The resignation of President Trump's pro-Russia National Security Adviser has sent a shudder through Russia's political class who are commenting that the move will damage already fragile US-Russia relations further.

"This is kind of a negative signal for the establishment of the Russian-American dialogue," said Leonid Slutsky, chairman of the lower committee on international affairs in Russia's parliament. Trump's adviser, retired general Michael Flynn resigned late on Monday just three weeks into the new administration.

"It's obvious that Flynn was forced to write the letter of resignation under a certain amount of pressure," Slutsky told Russian state newswire TASS.

Slutsky called the forced resignation "provocative" and that Flynn had been targeted to harm "Russia-US relations, undermining confidence in the new US administration," he said.

Pressure on Flynn grew after a series of leaks from at least nine current and former senior officials in US intelligence and law enforcement. They revealed that, while President Barack Obama was imposing sanctions on Russia before leaving office in late December, Flynn held calls with Russia's US ambassador and suggested sanctions could be lifted under the new administration.

Flynn then reportedly caused rifts in the Trump administration after senior officials — including Vice President Mike Pence — defended him publicly, only to discover he had misled them.

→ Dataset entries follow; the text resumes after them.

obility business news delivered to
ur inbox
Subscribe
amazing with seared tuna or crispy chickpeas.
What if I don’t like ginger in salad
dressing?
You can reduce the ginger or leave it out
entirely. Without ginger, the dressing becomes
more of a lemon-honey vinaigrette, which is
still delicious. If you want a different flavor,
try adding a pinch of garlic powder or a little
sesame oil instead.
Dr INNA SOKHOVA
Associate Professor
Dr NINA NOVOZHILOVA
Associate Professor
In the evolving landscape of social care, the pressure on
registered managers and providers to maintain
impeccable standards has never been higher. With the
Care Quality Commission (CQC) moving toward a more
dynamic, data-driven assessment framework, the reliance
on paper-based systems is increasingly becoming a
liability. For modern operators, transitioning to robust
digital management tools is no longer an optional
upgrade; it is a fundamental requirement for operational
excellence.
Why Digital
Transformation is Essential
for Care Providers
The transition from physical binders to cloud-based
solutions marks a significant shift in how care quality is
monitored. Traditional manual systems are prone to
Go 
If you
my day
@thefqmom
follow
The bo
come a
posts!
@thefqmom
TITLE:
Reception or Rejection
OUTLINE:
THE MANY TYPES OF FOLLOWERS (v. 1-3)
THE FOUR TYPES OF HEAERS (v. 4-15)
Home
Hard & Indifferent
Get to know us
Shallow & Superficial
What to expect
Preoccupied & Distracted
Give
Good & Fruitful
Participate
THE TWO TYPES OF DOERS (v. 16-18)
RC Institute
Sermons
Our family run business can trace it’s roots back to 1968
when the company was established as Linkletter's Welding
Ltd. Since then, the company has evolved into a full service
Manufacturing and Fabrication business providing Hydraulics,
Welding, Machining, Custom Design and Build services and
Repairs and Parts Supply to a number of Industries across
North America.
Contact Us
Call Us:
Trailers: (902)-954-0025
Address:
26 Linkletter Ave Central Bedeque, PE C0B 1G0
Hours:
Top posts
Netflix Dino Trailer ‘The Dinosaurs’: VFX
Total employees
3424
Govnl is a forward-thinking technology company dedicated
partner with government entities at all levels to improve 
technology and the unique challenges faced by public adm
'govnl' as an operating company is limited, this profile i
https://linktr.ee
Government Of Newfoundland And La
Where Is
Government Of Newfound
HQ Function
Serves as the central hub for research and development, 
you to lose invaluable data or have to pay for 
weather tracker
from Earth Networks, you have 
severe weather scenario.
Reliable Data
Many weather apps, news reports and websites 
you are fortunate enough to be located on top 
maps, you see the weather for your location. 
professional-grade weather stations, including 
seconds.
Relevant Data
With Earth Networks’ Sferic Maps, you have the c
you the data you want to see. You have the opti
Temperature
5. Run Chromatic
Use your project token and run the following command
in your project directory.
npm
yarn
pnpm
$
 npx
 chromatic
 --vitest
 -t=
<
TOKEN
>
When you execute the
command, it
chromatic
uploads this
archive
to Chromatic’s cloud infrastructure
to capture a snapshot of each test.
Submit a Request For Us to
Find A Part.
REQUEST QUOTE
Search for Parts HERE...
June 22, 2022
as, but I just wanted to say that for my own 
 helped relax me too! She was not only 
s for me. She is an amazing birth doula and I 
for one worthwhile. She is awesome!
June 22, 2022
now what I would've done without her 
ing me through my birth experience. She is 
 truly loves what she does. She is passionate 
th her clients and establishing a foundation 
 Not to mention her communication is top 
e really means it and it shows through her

The Kremlin told the AFP that Flynn's resignation is "not our business." But Russian lawmakers reacted fiercely.

The office of Russian President Vladimir Putin has denied that Flynn and Russian Ambassador Sergey Kislyak discussed the sanctions in any of a series of phone calls held during the transition period to the Trump administration.

The fact that Flynn would be forced to resign "for contacts with the Russian Ambassador (normal diplomatic practice) – it's not even paranoid, but something infinitely worse," wrote Konstantin Kosachev, chairman of the foreign affairs committee in the upper chamber of the Russian parliament on Facebook.

"Either Trump hasn't gained the required independence and he's been driven into a corner," he wrote, "or Russophobia has struck the new administration from top to bottom."